2. The main characteristics of Bernard Shaw's plays:
(1) Structurally and thematically, Shaw followed the great traditions of realism. As a realistic dramatist, he took the modern social issues as his subjects with the aim of directing social reforms. Most of his plays, termed as problem plays, are concerned with political, economic, moral, or religious problems. And his plays have only one passion, i.e. indignation against oppression and exploitation, against hypocrisy and lying, against prostitution and slavery, against poverty, dirt and disorder.
(2) One feature of Shaw's characterization is that he makes the trick of showing up one character vividly at the expense of another. Usually he would take an unconventional character, a person with the gift of insight and freedom, and impinge it upon a group of conventional social animals, so as to reveal at every turn stock notions, prejudices and dishonesties. Another feature is that Shaw's characters are the representatives of ideas, points of view, that shift and alter during the play, for Mr. Shaw is primarily interested in doctrines.
(3) Much of Shavian drama is constructed around the inversion of a conventional theatrical situation.
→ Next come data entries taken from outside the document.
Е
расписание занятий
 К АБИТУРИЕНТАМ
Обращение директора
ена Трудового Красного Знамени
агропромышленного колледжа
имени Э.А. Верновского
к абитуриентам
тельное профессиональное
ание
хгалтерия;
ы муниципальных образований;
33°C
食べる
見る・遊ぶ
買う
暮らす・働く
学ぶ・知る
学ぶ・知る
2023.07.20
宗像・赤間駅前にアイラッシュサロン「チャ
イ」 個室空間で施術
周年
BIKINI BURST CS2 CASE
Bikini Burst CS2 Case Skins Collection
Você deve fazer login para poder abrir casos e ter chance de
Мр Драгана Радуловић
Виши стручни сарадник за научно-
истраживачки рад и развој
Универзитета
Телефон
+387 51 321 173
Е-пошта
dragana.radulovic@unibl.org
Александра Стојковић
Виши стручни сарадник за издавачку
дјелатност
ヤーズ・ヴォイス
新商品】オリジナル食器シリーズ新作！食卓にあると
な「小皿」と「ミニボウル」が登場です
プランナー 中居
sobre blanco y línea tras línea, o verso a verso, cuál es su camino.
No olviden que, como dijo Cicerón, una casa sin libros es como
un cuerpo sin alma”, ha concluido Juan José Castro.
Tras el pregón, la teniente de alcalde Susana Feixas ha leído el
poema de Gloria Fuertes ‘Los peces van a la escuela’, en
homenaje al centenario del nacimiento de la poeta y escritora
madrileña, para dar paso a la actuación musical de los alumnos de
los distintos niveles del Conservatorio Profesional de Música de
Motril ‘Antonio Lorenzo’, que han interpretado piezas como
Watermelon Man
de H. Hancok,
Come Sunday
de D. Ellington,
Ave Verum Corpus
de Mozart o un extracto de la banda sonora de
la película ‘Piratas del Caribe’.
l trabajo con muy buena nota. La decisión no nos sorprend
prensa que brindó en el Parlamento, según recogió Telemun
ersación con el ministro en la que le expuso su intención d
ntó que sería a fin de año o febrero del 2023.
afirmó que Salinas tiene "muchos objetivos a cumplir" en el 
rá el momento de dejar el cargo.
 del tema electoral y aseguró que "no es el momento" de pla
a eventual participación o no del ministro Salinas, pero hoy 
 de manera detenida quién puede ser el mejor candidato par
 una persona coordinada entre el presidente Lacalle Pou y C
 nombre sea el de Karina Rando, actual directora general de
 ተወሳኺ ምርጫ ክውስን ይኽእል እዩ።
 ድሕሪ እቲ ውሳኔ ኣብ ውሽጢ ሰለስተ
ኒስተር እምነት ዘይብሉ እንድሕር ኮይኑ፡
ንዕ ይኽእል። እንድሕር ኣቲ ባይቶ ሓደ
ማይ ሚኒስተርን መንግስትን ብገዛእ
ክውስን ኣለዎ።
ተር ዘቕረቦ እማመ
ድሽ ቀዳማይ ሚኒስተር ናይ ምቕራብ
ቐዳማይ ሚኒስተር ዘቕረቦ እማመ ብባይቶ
The inversion, a device found in Shaw from beginning to end, is an integral part of an interpretation of life. Inversion is also used in character portrayal to achieve comic effects.
(4) Shaw's plays have plots, but they do not work by plots. The plot is usually the disregarded backbone to one long, unbroken conversation. It is the vitality of the talk that takes primacy over mere story. Action is reduced to a minimum, while the dialogue and the interplay of the minds of the characters maintain the interest of the audience. The forward motion consists not in the unrolling of plot but in the operation of the spirit of discourse.
四。应用:
Selected Reading: An Excerpt from Act II of Mrs. Warren's Profession:
The outline and social significance of Shaw's Mrs. Warren's Profession:
(1) The outline: Mrs. Warren's Profession is a play about the economic oppression of women. Mrs. Warren's profession is keeping brothels. Sir George Crofts, an old aristocrat, is her partner in this business. Vivie, Mrs. Warren's daughter, is educated in a very moral atmosphere at a boarding school. Upon graduation, she returns home and by accident discovers the source of her mother's income. Her conversations with Mrs. Warren and Sir George Crofts reveal the unscrupulousness of these members of the ruling class. It must be noted, however, that while protesting strongly against bourgeois exploitation and the immorality of the English ruling classes, Shaw points out no corrective. His heroine Vivie simply leaves her mother and, living independently, tries to earn her bread by honest work. Like Shaw, she is under the delusion that piecemeal, pretty and gradual reform will eventually do away with the evils of capitalism.
(2) The social significance: The play tells an outrageous truth: in a moribund capitalist society, even prostitution can be made a means of exploitation by an ex-prostitution Mrs. Warren, and a sound investment by a respectable aristocrat Sir George Crofts. Here he exposes and satirizes the entire capitalist system, shows his infinite sympathy for the exploited, and therefore sharply and daringly touches on the most fundamental being of the capitalist system.